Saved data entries
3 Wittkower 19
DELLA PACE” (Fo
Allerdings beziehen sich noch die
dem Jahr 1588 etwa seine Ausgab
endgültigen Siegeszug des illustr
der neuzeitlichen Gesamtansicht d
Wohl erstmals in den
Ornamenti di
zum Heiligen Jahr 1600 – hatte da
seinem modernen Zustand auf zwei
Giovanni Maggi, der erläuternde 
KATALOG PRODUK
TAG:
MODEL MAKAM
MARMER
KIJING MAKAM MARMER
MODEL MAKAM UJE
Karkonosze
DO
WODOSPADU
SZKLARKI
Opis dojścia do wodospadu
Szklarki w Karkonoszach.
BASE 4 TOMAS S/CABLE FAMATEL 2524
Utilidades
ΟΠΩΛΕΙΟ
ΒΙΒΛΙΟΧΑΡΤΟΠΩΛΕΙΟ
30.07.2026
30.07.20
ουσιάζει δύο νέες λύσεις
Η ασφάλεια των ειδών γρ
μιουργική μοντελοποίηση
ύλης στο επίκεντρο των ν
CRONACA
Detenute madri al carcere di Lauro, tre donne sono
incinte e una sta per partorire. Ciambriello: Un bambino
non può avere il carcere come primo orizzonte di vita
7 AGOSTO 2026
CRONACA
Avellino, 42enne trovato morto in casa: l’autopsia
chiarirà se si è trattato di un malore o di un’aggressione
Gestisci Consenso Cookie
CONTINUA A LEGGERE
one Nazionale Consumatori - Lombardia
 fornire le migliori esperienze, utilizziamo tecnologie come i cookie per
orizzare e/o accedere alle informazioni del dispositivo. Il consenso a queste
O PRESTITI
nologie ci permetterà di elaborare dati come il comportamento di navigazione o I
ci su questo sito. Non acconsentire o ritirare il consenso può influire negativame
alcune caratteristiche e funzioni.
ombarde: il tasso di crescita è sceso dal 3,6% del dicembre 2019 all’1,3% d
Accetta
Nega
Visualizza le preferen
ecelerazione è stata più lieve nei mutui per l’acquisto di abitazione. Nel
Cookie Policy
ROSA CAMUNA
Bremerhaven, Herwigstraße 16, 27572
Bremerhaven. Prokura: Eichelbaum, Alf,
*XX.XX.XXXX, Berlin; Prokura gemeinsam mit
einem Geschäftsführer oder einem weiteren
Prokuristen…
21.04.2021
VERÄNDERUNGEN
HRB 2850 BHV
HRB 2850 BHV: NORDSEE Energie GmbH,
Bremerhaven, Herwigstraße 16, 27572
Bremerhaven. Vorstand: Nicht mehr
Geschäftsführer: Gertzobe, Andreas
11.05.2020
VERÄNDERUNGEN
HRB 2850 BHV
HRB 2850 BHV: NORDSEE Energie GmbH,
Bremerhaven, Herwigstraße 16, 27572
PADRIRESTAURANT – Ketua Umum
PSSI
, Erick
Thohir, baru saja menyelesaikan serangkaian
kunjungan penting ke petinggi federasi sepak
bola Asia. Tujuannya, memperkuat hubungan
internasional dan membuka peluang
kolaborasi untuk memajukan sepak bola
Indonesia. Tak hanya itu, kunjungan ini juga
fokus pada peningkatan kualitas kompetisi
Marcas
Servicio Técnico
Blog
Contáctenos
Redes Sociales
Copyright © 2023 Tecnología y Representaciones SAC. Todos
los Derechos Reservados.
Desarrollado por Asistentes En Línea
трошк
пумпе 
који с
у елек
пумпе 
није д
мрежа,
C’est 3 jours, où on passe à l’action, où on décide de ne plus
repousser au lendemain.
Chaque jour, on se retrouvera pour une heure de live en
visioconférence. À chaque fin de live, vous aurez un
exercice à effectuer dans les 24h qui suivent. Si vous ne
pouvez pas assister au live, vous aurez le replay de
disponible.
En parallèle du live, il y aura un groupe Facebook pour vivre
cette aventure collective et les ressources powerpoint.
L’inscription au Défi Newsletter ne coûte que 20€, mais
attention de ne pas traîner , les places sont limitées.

--

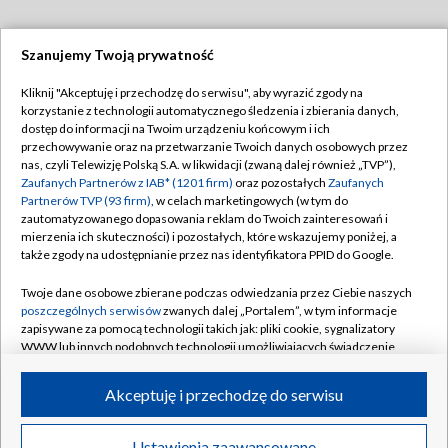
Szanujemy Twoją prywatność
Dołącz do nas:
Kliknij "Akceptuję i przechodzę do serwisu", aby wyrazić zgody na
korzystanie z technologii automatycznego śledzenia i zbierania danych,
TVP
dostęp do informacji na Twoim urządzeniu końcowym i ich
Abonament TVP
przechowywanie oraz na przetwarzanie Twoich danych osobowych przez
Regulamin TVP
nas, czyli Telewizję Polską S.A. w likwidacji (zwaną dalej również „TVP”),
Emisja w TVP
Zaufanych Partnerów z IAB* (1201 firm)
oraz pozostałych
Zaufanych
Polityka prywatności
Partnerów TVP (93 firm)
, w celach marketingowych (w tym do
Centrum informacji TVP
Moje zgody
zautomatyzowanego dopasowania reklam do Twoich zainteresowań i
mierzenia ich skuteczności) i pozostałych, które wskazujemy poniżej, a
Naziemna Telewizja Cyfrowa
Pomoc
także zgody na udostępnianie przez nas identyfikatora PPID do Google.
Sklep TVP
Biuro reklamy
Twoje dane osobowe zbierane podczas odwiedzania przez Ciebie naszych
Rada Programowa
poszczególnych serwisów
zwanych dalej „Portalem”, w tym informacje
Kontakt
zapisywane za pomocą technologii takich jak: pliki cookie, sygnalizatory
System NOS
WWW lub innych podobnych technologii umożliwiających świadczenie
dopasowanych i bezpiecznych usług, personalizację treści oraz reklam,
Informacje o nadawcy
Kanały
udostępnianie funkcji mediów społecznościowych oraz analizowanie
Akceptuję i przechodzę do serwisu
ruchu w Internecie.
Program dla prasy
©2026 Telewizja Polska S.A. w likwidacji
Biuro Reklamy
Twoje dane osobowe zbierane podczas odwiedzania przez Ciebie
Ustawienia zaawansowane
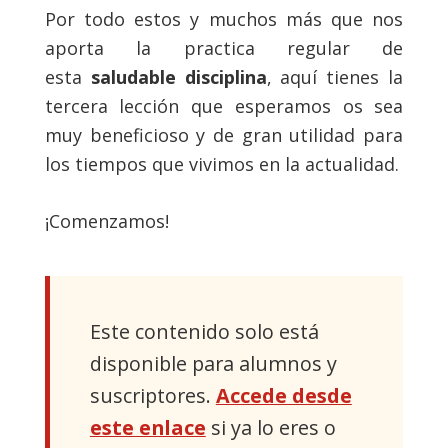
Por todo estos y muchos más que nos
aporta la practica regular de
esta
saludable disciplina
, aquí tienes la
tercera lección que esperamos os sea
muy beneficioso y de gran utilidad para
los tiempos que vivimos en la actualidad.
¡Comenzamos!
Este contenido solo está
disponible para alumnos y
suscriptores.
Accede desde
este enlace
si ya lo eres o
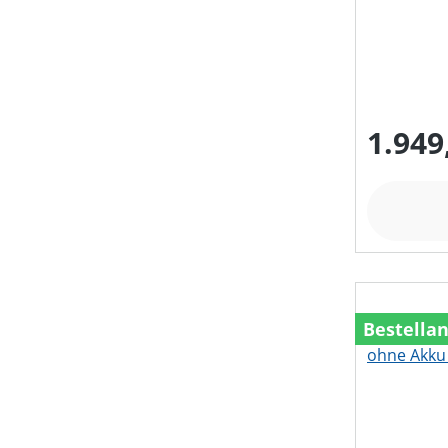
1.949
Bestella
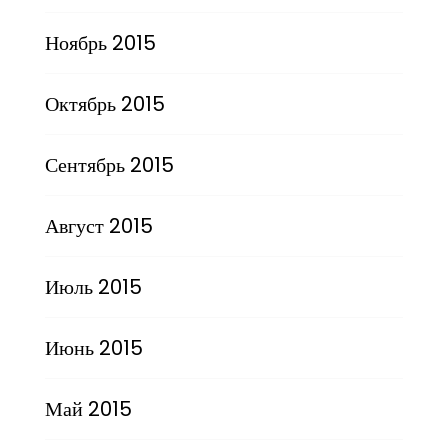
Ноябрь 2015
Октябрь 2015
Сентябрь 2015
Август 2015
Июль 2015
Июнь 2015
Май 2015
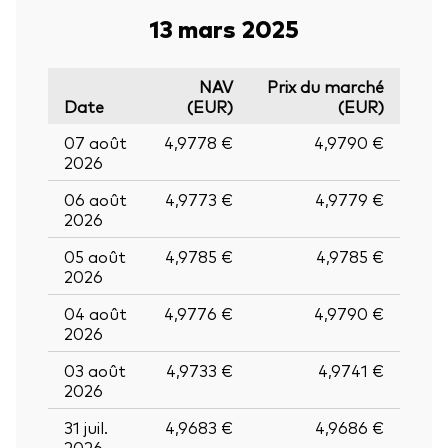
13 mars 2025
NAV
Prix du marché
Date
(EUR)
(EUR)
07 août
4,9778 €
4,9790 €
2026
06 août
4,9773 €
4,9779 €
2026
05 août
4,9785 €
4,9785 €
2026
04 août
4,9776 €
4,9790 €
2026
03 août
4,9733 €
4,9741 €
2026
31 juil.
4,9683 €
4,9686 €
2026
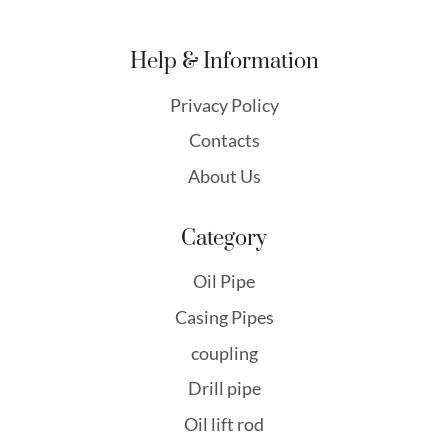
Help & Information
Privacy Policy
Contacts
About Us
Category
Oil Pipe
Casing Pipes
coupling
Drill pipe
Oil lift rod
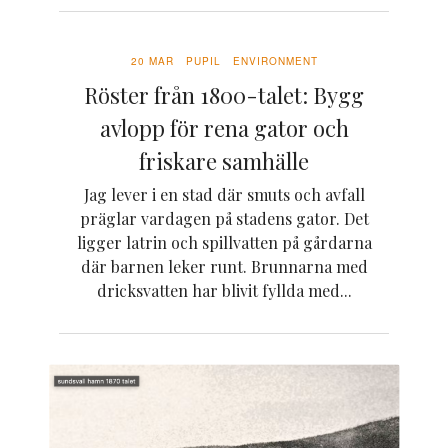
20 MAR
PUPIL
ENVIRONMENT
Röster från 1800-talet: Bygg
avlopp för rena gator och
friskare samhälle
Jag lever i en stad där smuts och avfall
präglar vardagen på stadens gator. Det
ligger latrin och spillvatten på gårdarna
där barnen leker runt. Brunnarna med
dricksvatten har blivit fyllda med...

Your objective: Among the entries above, copy exactly only the lines starting with the one containing "zapisywane za pomocą" and going through the one containing "udostępnianie funkcji mediów", both ends included.

Result:
zapisywane za pomocą technologii takich jak: pliki cookie, sygnalizatory
System NOS
WWW lub innych podobnych technologii umożliwiających świadczenie
dopasowanych i bezpiecznych usług, personalizację treści oraz reklam,
Informacje o nadawcy
Kanały
udostępnianie funkcji mediów społecznościowych oraz analizowanie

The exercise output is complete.